In order to arrive at the results about the movements carried out in a game played by the São Paulo players, Barros had the collaboration of Wellington Valquer, assistant physical preparation coach of the club and who did his masters at Unifesp. Valquer made use of a methodology developed in Australia, a technique named Withers. Armed with a video camera, the assistant chose a player to be analyzed during a match – it could have been an athlete already capped for his country such as França or the midfielder Kaká, or someone less well known – and would position himself at the side of the field, with eyes only for the chosen player. “I forgot about the game and concentrated on not losing a single movement of the player”, tells Valquer.

Once the filming was over, the more mechanical part of the work began. It is necessary to look at all of the tape and write down, one by one, the player’s movements: when the player walks forward and backwards, when he trots (a movement intermediary between walking and running) forwards, backwards and when he has the ball at his feet; what is the distance covered in side movement; how many sprints were done on the field and what distance was covered in each of them. In the end, possessing all of this raw information provided by the tape, the assistant coach would arrive at the total distance covered by the athlete during the match. “It would normally take up to eight hours to see and write down the filming of a player”, says Valquer. “However, since 1999, when we developed software that allowed us to carry this out in real time, everything has become much easier.”

Confronting the most common demands of each position with the performance of the athletes in the physical tests – a battery of examinations that measure resistance, maximum potency, anaerobic threshold (the physiological point at which the muscles begin to use up more oxygen than the body is capable of transporting), the maximum respiratory capacity, vertical and horizontal jumps, and velocity and agility -, the Unifesp researchers could evaluate well if a player has or has not the preparation and the physical characteristics to play in a certain position.

The studies of the physiologist allowed the sketching out of a parallel between the football practiced today in Brazil and the type of game that predominated in the past. A few decades ago, at the time of Pelé and company, a match took place at a much slower pace and rhythm. In Barros’s opinion, the impression that the old generation of player had more room on the field to carry out their moves makes sense.
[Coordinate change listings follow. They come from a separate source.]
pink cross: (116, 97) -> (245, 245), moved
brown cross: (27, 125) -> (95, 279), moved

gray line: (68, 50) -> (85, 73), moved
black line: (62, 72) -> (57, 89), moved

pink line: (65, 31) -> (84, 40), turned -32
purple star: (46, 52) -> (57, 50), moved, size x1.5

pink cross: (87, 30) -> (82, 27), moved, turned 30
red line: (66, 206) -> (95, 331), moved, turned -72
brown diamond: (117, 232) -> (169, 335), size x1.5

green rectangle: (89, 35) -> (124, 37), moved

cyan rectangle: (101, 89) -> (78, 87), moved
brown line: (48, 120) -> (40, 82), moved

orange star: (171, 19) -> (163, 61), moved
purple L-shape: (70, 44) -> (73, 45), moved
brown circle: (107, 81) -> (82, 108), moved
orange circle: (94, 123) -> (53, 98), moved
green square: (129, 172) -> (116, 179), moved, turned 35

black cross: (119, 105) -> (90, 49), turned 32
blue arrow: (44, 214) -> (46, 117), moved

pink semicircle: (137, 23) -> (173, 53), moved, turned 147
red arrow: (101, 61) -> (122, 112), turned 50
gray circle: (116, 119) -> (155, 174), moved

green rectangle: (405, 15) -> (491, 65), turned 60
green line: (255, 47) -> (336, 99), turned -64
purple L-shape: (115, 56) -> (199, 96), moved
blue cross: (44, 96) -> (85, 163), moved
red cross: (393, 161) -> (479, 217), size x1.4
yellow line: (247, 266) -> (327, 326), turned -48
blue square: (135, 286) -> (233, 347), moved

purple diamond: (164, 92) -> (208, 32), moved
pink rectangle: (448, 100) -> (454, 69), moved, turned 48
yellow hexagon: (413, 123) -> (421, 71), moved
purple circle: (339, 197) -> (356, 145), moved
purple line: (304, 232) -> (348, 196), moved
In the end, the players of another era were less fit athletes than those of the late 20th century. “Some studies show that the distance covered by a football player during a game has increased from 20% to 30% over the last thirty years”, says Barros. The practical result of this acceleration in the search for a goal, is that now the stars have less free space (and time) to dominate the ball and to make a brilliant move.

Barros’s work has also made it possible to compare the physical performance of Brazilian and European athletes. Studies carried out in the Old World show that the players from there cover between 10 and 14 kilometers during a match, while the Brazilians oscillate between 7 and 11 (with the average 9.2 in the case of the São Paulo athletes). “However, one cannot forget that there many games occur at low atmosphere temperature while here the climate is warmer, which naturally puts at a lower level the distance covered during a match”, emphasizes Barros. The maximum consumption of oxygen of the Europeans, an important parameter for the cardiorespiratory efficiency of an athlete, is also around 10% higher than that of a Brazilian player. “Some of our players even went hungry during their infancy. This can jeopardize their physical development. This problem practically doesn’t exist in Europe”, completes the physiologist.